Monika, a grandmother from Kenya, is one of the millions of participants in social protection programmes. She receives a cash transfer for her grandson under the vulnerable child cash transfer programme, which the Kenyan Government is expanding. She spends most of the funds on food and housing but has also used them to start a weaving business which allows her to send her grandson to school.

 ‘My life was bad before I got this money… I used to carry my grandson with me to go and do domestic work. I had to come back quickly because his mother is deaf and has mental health issues… after I started getting the 2,000 shillings, things got much better…’

The impact of successful social protection programmes on reducing multidimensional child poverty is well documented across diverse contexts- from high- to low-income countries. In addition to addressing material deprivation, well-designed cash transfer social protection programmes can facilitate access to vital services and build resilience to shocks, which is increasingly important as vulnerable households confront climate change. Assessments of social protection expenditures have repeatedly shown that social benefits outweigh the costs of the programmes.

But children still lack access to social protection. Despite this clear case for investment in child-sensitive social protection, most vulnerable children from the poorest countries do not have access to it. Data shows an incremental increase of children with access to child benefits from 20% in 2009 to 28% in 2023, with only 9% of children from low-income countries covered[vi]. This compares to 85% in high-income countries.

Ladan*, 10, with mum Casho*, 30, and her siblings at home in Puntland, Somalia. Mustafa Saeed / Save the Children

We work in close collaboration with governments to improve the child-focus, inclusivity, effectiveness, and accountability of their social protection systems. Our work also includes some direct implementation of social protection programmes in low-income countries and fragile states.

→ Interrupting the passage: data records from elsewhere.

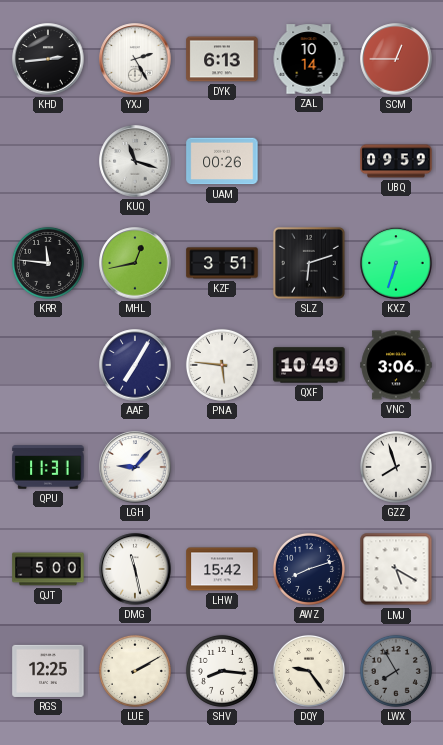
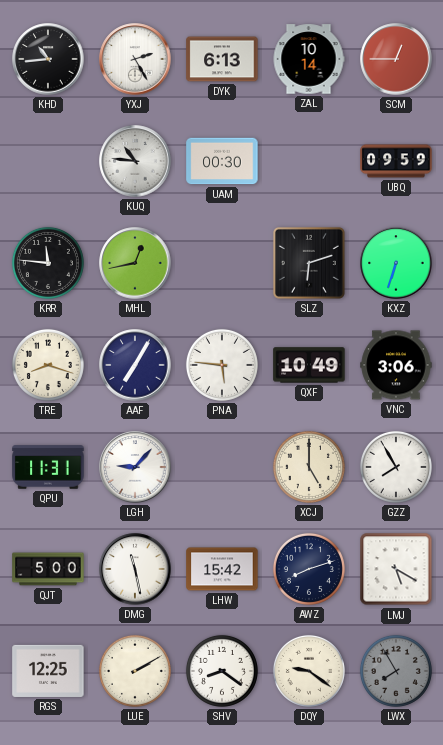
KHD: 2:44 -> 10:44
KUQ: 11:18 -> 10:46
UAM: 00:26 -> 00:30
KZF: 3:51 -> none
TRE: none -> 8:18
XCJ: none -> 5:00
GZZ: 7:57 -> 7:55
SHV: 8:16 -> 8:21
DQY: 9:24 -> 9:21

We typically support ‘cash-plus’ programmes that are more effective than just distributing cash. Cash plus programmes pair cash transfers with other interventions including training, capacity building, and linkages to services for caretakers on parenting, nutrition, health, and early childhood development. Our growing evidence shows a strong impact of these programmes on child wellbeing including reduced poverty, reduced violence against children, and improved health, nutrition, and early childhood development.

We also produce innovative research and evidence that we use to advocate for expansion of child-sensitive social protection. Together with UNICEF and the ILO, we launched the Child Benefits Tracker in February 2024.This interactive website includes data on child-sensitive social protection coverage, financing, policies, and programmes, country prospects, and good practices.

In a recent Save the Children-UNICEF-ILO event, Natalia Winder Rossi, UNICEF’s Director of Social Policy and Social Protection, said, ending child poverty is a policy choice… and the investment case for investing in social protection is clear.’

Five recommendations for Governments to invest in social protection:

  1. Create and expand inclusive child sensitive social protection systems which target the most vulnerable children including those extremely poor, with disabilities, from ethnic minority groups, girls, on the move, and who lack registration.
  2. Increase, preserve, and prioritize investment in social protection programmes. Countries with low coverage can find creative ways to fund social protection such as Mongolia, which taxes its mining sector to provide universal coverage for children. Also, importantly, donors should support social protection systems and international financing entities such as the IMF need to safeguard them as many countries face increasingly unsustainable debt burdens.
  3. Ensure social protection systems are shock responsive. This includes building systems and programmes that are flexible to continue during and after shocks, that can adapt to evolving needs of children, and that complement humanitarian responses.
  4. Promote social protection programmes which are user friendly and accessible. Countries can now use technology to allow social protection participants to register via apps on phones and receive electronic payments. Many countries are also improving the management of data including beneficiary screening and data.
  5. Support the expansion of social protection to all children through universal child benefits. This can close coverage gaps and build broad-based support for child-sensitive social protection programmes.